• [EXERCISE DIRECTIONS]: Copy out every line in the entries below that includes "sáng".

-*-

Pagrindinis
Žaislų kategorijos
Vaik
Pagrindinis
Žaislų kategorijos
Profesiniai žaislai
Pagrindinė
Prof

-*-

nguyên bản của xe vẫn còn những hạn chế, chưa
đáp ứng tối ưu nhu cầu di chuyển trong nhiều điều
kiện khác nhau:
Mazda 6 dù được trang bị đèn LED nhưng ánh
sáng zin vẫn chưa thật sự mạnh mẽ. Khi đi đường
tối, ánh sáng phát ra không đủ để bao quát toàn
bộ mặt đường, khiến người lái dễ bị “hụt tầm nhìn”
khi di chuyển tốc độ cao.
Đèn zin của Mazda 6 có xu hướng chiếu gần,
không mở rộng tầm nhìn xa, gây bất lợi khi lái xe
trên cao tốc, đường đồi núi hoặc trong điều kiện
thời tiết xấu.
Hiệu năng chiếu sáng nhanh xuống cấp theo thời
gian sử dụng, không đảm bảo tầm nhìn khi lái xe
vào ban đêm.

-*-

• [RESPONSE]:
sáng zin vẫn chưa thật sự mạnh mẽ. Khi đi đường
tối, ánh sáng phát ra không đủ để bao quát toàn
Hiệu năng chiếu sáng nhanh xuống cấp theo thời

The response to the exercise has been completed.